Telegram Stuck Connecting?Clash Split Rules for Domains and MTProto Fix

On the Telegram Desktop client, a forever Connecting banner usually means the app never finishes the initial handshake to Telegram data centers—not a missing sticker pack. When you layer Clash or Mihomo on top, failures cluster into a short list: DNS returning unusable answers under fake-ip, split routing rows that send telegram.org traffic to the wrong policy group, a double proxy where Telegram’s built-in SOCKS points at the same mixed port your OS already chains, or simply an exit node whose path to Telegram DCs never completes TCP handshakes on the ports Telegram expects—often 443 for MTProto-style transports. This guide walks those checks in order so you stop swapping subscriptions blindly.

Approx. 22 min read
Clash Editorial
Table of Contents

1. Mental model: MTProto paths while Clash classifies flows

Telegram Desktop speaks Telegram’s MTProto protocol over long-lived TCP connections toward geographically distributed data centers. End-user documentation rarely prints static IP lists because assignments rotate; instead the client resolves hostnames under telegram.org (plus auxiliary endpoints used for updates and Web experiences) and opens outbound connections—most commonly toward TCP port 443, because networks that only permit “HTTPS-shaped” traffic tolerate it more often than exotic high ports.

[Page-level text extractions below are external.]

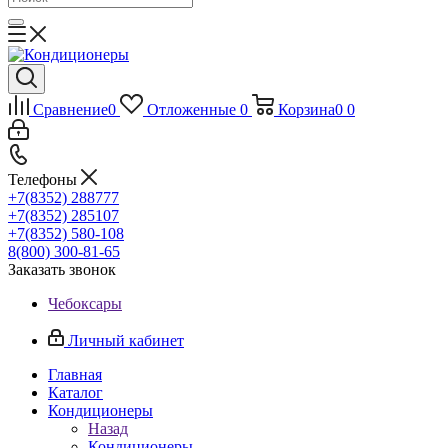
Сравнение
0
Отложенные
0
Корзина
0
0
Телефоны
+7(8352) 288777
+7(8352) 285107
+7(8352) 580-108
8(800) 300-81-65
Заказать звонок
Чебоксары
Личный кабинет
Главная
Каталог
Кондиционеры
Назад
Кондиционеры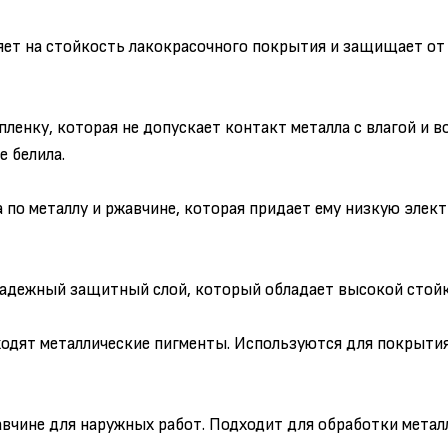
ияет на стойкость лакокрасочного покрытия и защищает от
енку, которая не допускает контакт металла с влагой и во
е белила.
 по металлу и ржавчине, которая придает ему низкую элек
дежный защитный слой, который обладает высокой стойко
ходят металлические пигменты. Используются для покрытия
авчине для наружных работ. Подходит для обработки метал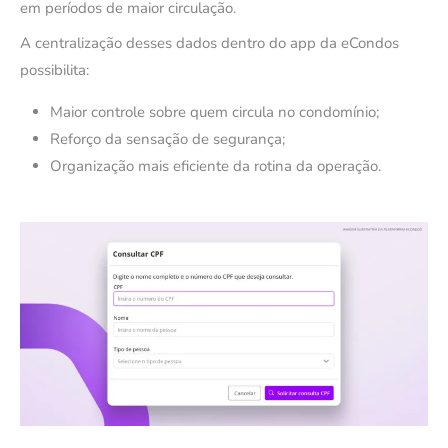
em períodos de maior circulação.
A centralização desses dados dentro do app da eCondos
possibilita:
Maior controle sobre quem circula no condomínio;
Reforço da sensação de segurança;
Organização mais eficiente da rotina da operação.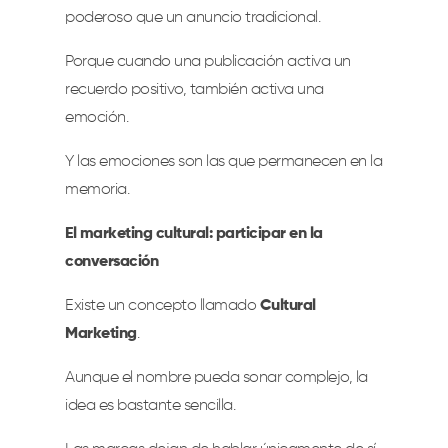
poderoso que un anuncio tradicional.
Porque cuando una publicación activa un
recuerdo positivo, también activa una
emoción.
Y las emociones son las que permanecen en la
memoria.
El marketing cultural: participar en la
conversación
Existe un concepto llamado
Cultural
Marketing
.
Aunque el nombre pueda sonar complejo, la
idea es bastante sencilla.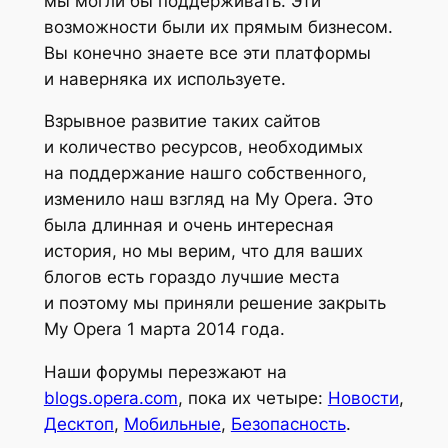
мы могли бы поддерживать. Эти
возможности были их прямым бизнесом.
Вы конечно знаете все эти платформы
и наверняка их используете.
Взрывное развитие таких сайтов
и количество ресурсов, необходимых
на поддержание нашго собственного,
изменило наш взгляд на My Opera. Это
была длинная и очень интересная
история, но мы верим, что для ваших
блогов есть гораздо лучшие места
и поэтому мы приняли решение закрыть
My Opera 1 марта 2014 года.
Наши форумы перезжают на
blogs.opera.com
, пока их четыре:
Новости
,
Десктоп
,
Мобильные
,
Безопасность
.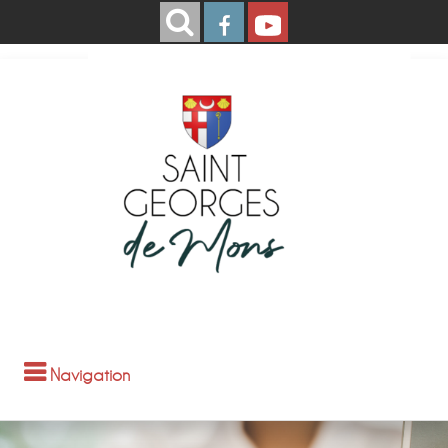
Navigation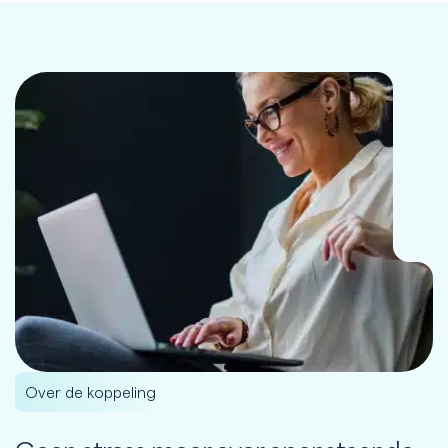
Over de koppeling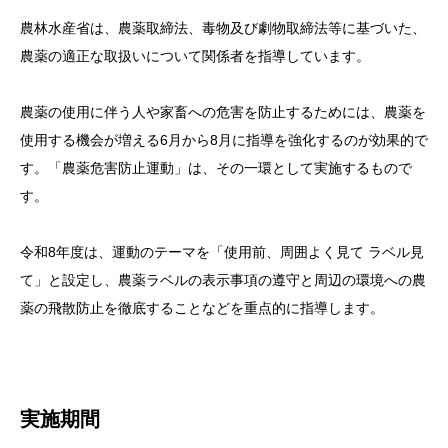
農林水産省は、農薬取締法、毒物及び劇物取締法等に基づいた、
農薬の適正な取扱いについて関係者を指導しています。
農薬の使用に伴う人や家畜への危害を防止するためには、農薬を
使用する機会が増える6月から8月に指導を強化するのが効果的で
す。「農薬危害防止運動」は、その一環として実施するもので
す。
令和8年度は、運動のテーマを「使用前、周囲よく見て ラベル見
て」と設定し、農薬ラベルの表示事項の遵守と周辺の環境への農
薬の飛散防止を徹底することなどを重点的に指導します。
実施期間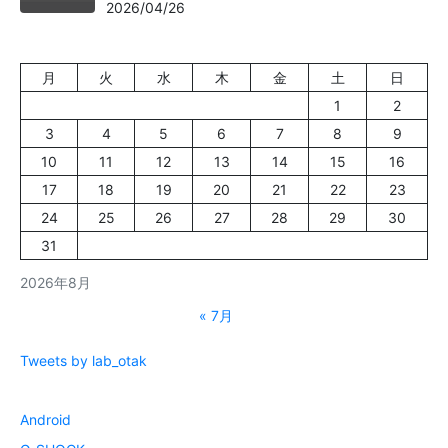
2026/04/26
月
火
水
木
金
土
日
1
2
3
4
5
6
7
8
9
10
11
12
13
14
15
16
17
18
19
20
21
22
23
24
25
26
27
28
29
30
31
2026年8月
« 7月
Tweets by lab_otak
Android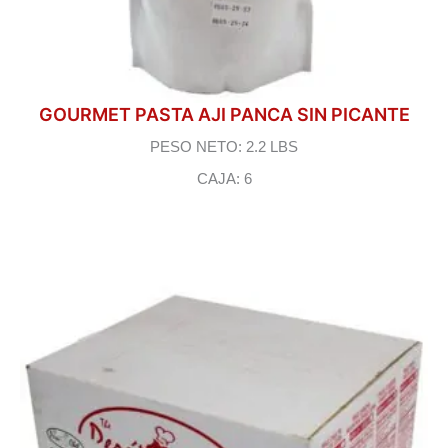
GOURMET PASTA AJI PANCA SIN PICANTE
PESO NETO: 2.2 LBS
CAJA: 6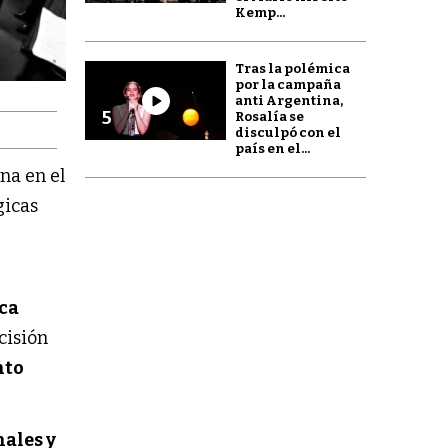
Kemp...
Tras la polémica
por la campaña
anti Argentina,
5
Rosalía se
disculpó con el
país en el...
na en el
gicas
ca
cisión
nto
ales y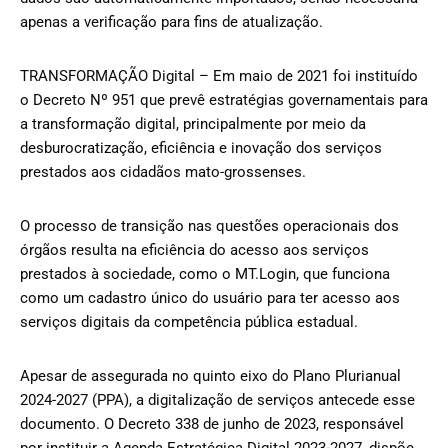
apenas a verificação para fins de atualização.
TRANSFORMAÇÃO Digital – Em maio de 2021 foi instituído
o Decreto Nº 951 que prevê estratégias governamentais para
a transformação digital, principalmente por meio da
desburocratização, eficiência e inovação dos serviços
prestados aos cidadãos mato-grossenses.
O processo de transição nas questões operacionais dos
órgãos resulta na eficiência do acesso aos serviços
prestados à sociedade, como o MT.Login, que funciona
como um cadastro único do usuário para ter acesso aos
serviços digitais da competência pública estadual.
Apesar de assegurada no quinto eixo do Plano Plurianual
2024-2027 (PPA), a digitalização de serviços antecede esse
documento. O Decreto 338 de junho de 2023, responsável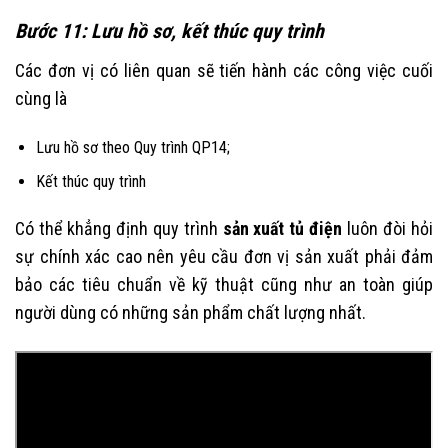
Bước 11: Lưu hồ sơ, kết thúc quy trình
Các đơn vị có liên quan sẽ tiến hành các công việc cuối
cùng là
Lưu hồ sơ theo Quy trình QP14;
Kết thúc quy trình
Có thể khẳng định quy trình
sản xuất tủ điện
luôn đòi hỏi
sự chính xác cao nên yêu cầu đơn vị sản xuất phải đảm
bảo các tiêu chuẩn về kỹ thuật cũng như an toàn giúp
người dùng có những sản phẩm chất lượng nhất.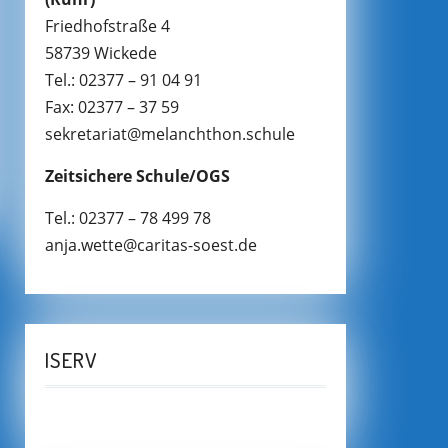
Friedhofstraße 4
58739 Wickede
Tel.: 02377 – 91 04 91
Fax: 02377 – 37 59
sekretariat@melanchthon.schule
Zeitsichere Schule/OGS
Tel.: 02377 – 78 499 78
anja.wette@caritas-soest.de
ISERV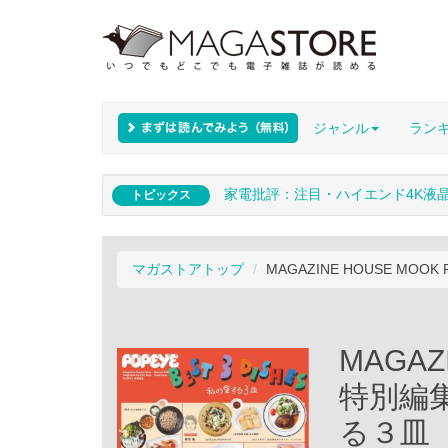
ジャンル
ラン
家電批評：注目・ハイエンド4K液
トピックス
マガストアトップ
MAGAZINE HOUSE MOO
MAGAZ
特別編集
る３皿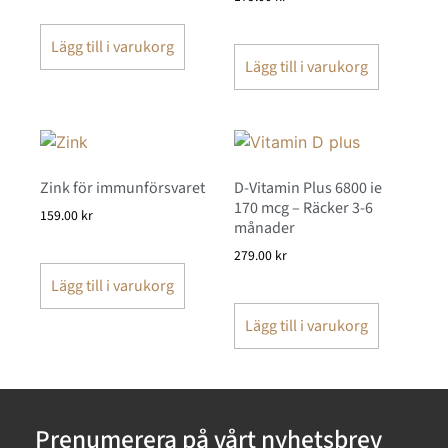
Lägg till i varukorg
Lägg till i varukorg
Zink för immunförsvaret
D-Vitamin Plus 6800 ie
170 mcg – Räcker 3-6
159.00
kr
månader
279.00
kr
Lägg till i varukorg
Lägg till i varukorg
Prenumerera på vårt nyhetsbrev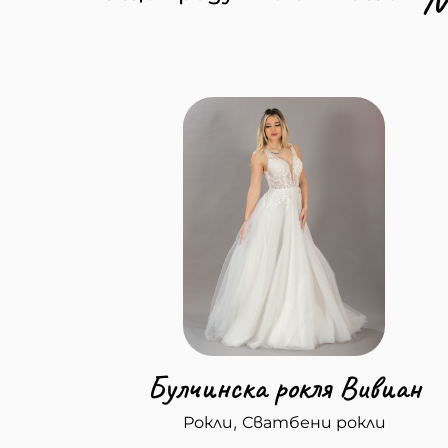
Булчинска рокля Вивиан
,
Рокли
Сватбени рокли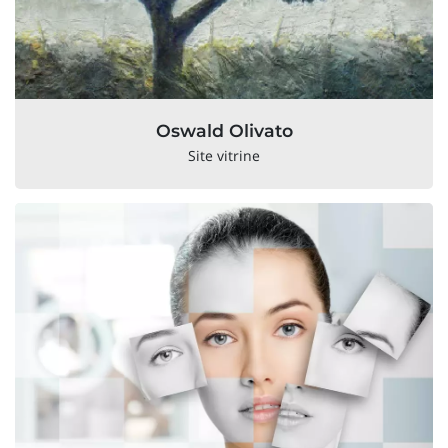
Oswald Olivato
Site vitrine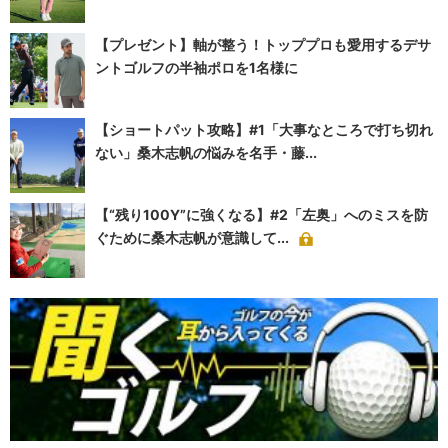
【プレゼント】軸が整う！トッププロも愛用するデサ
ントゴルフの半袖ポロを1名様に
【ショートパット攻略】#1「大事なところで打ち切れ
ない」桑木志帆の悩みを名手・藤...
【“残り100Y”に強くなる】#2「左奥」へのミスを防
ぐために桑木志帆が意識して...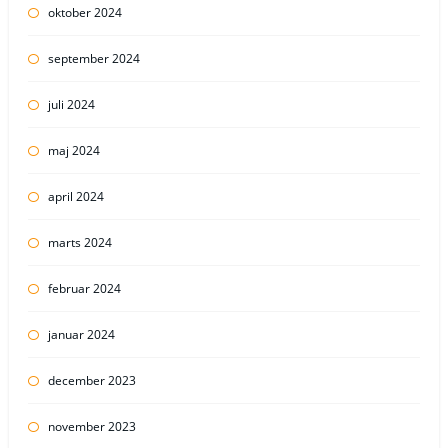
oktober 2024
september 2024
juli 2024
maj 2024
april 2024
marts 2024
februar 2024
januar 2024
december 2023
november 2023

Clash does not magically “understand Telegram” as a label; it sees IP destinations, optional metadata from sniffers, and whichever RULE row matches first. If your resolver hands the app a wrong or filtered address, or your rule stack sends Telegram flows through a congested proxy group while stripping idle timers halfway, the symptom surfaces exactly like poor LTE—except Wi-Fi looks fine for browsers because different domains ride different buckets.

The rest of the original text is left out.